Jutta Kristen: Das muss von mehreren Seiten „gehebelt“ werden. Zum einen von der Frau selbst – sie braucht nicht nur die entsprechenden Skills, sondern auch die nötige Haltung. Zum anderen können wir durch Wertschätzung mehr Lust an Verantwortung erzeugen. Und es darf Frauen auch die Angst genommen werden vor dem Politik-Machen. Wir dürfen Lust auf Verhandlungen haben, um unsere Macht zu nutzen. Mein großer Wunsch ist, dass Frauen nicht mehr zucken, wenn man ihnen sagt „Nutze deine Macht“. Denn Macht bedeutet nicht immer nur Autorität – vielmehr geht es darum, unsere Perspektiven und Interessen dort, wo wir die Macht dazu haben, auch einzubringen und zu nutzen.

Zum anderen ist es essenziell, dass wir als Gesellschaft – Männer und Frauen! – das Fehlen von Frauen in Führungsgremien lautstark und mutig aufzeigen und kritisieren. Umgekehrt sollte belohnt werden, wer Frauen in ihrer Karriere entwickelt – ob als Unternehmen oder individuell.

„Mein großer Wunsch ist, dass Frauen nicht mehr zucken, wenn man ihnen sagt ‚Nutze deine Macht‘.“

Health Relations: Wie setzen sich die Healthcare Frauen konkret dafür ein – haben Sie ein Beispiel?

Jutta Kristen: Ein großer Baustein ist unser Mentoring-Programm. Dafür bilden wir seit 15 Jahren Mentorinnen aus und bringen diese mit Mentees aus der Branche zusammen. Das Ziel: Die Mentees sollen in die Lage versetzt werden, Forderungen zu stellen und sich klar zu positionieren. Wir beleuchten konkrete Situationen und ermöglichen so ein Lernen an der Praxis.

Was ich bemerkenswert finde: Die Generation, die jetzt kommt, sucht viel mehr nach individueller Wahlmöglichkeit als nach der klassischen Karriere. Deshalb haben wir jetzt auch eine Initiative für ein „Reverse Mentoring“ gestartet: Jüngere Frauen können uns älteren in vielen Dingen auch helfen. Damit meine ich nicht EDV-Themen, sondern denke gerade auch an Haltungsfragen. Die Welt hat sich geändert und wir wollen durch den Perspektivwechsel zu besseren, nachhaltigeren Lösungen kommen.

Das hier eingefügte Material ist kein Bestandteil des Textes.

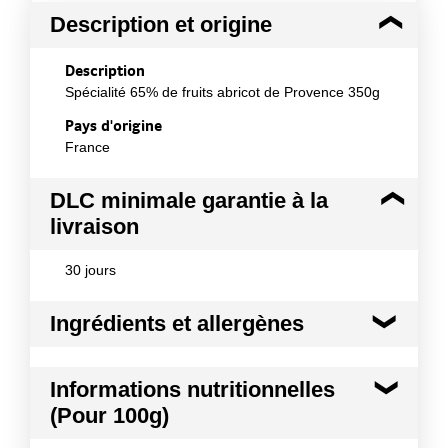
Description et origine
Description
Spécialité 65% de fruits abricot de Provence 350g
Pays d'origine
France
DLC minimale garantie à la
livraison
30 jours
Ingrédients et allergènes
Ingrédients :
Informations nutritionnelles
Abricot de Provence 62,5%, sucre France, gélifiant:
(Pour 100g)
pectine de fruits, jus concentré de citron. Peut
contenir des noyaux ou morceaux de noyaux et des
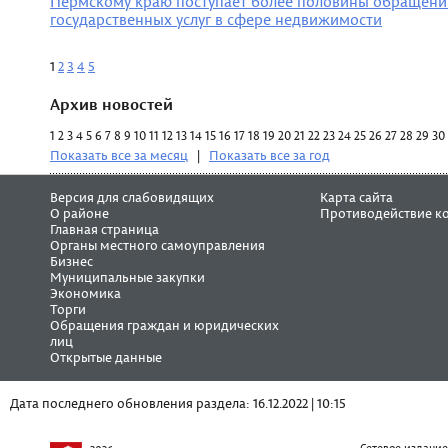
Пермскому краю поступает более половины обращени
государственных услуг в сфере недвижимости
1
2
3
4
5
Архив новостей
1
2
3
4
5
6
7
8
9
10
11
12
13
14
15
16
17
18
19
20
21
22
23
24
25
26
27
28
29
30
Показать все за месяц
|
Показать все за год
Версия для слабовидящих
Карта сайта
О районе
Противодействие к
Главная страница
Органы местного самоуправления
Бизнес
Муниципальные закупки
Экономика
Торги
Обращения граждан и юридических
лиц
Открытые данные
Дата последнего обновления раздела: 16.12.2022 | 10:15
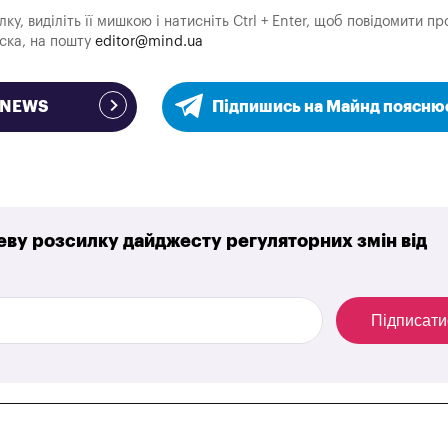
у, виділіть її мишкою і натисніть Ctrl + Enter, щоб повідомити пр
аска, на пошту
editor@mind.ua
e NEWS
Підпишись на Майнд поясню
ву розсилку дайджесту регуляторних змін від
Підписати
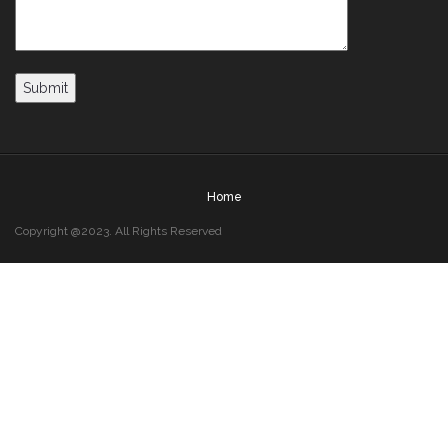
Home
Copyright @2023. All Rights Reserved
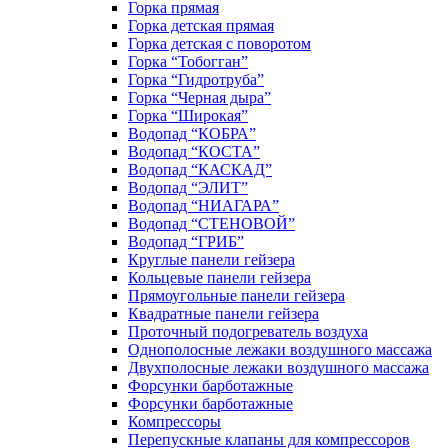
Горка прямая
Горка детская прямая
Горка детская с поворотом
Горка “Тобогган”
Горка “Гидротруба”
Горка “Черная дыра”
Горка “Широкая”
Водопад “КОБРА”
Водопад “КОСТА”
Водопад “КАСКАД”
Водопад “ЭЛИТ”
Водопад “НИАГАРА”
Водопад “СТЕНОВОЙ”
Водопад “ГРИБ”
Круглые панели гейзера
Кольцевые панели гейзера
Прямоугольные панели гейзера
Квадратные панели гейзера
Проточный подогреватель воздуха
Однополосные лежаки воздушного массажа
Двухполосные лежаки воздушного массажа
Форсунки барботажные
Форсунки барботажные
Компрессоры
Перепускные клапаны для компрессоров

Alter spielt da keine Rolle.

Health Relations: Was würden Sie jungen Frauen raten, die heute frisch in die Healthcare-Branche einsteigen?

Jutta Kristen: Ein wesentlicher Punkt, den ich meinen Mentees mitgebe, ist sehr früh eine Draufsicht zu bekommen auf die Organisation, in der sie arbeiten: Wie ist meine Arbeitsstelle aufgebaut? Was sind die Ziele der Gesamtorganisation über meine Abteilung hinaus? Was sind die Vorstandsvisionen?  Mit genug Neugier können sie davon Fragen ableiten und großes Interesse demonstrieren. Nur so kann man tatsächlich weiterkommen. Du brauchst und möchtest herausfordernde Aufgaben haben, was ändern und bewegen? Dann verschaffe dir diesen Höhenblick.

Darüber hinaus empfehle ich, sich früh intensiv zu vernetzen. Dass ich zu den Healthcare Frauen gekommen bin, habe ich zum Beispiel einer Kollegin aus meinem allerersten Arbeitsjahr zu verdanken. Solche Verbindungen tragen oft ein ganzes Berufsleben lang.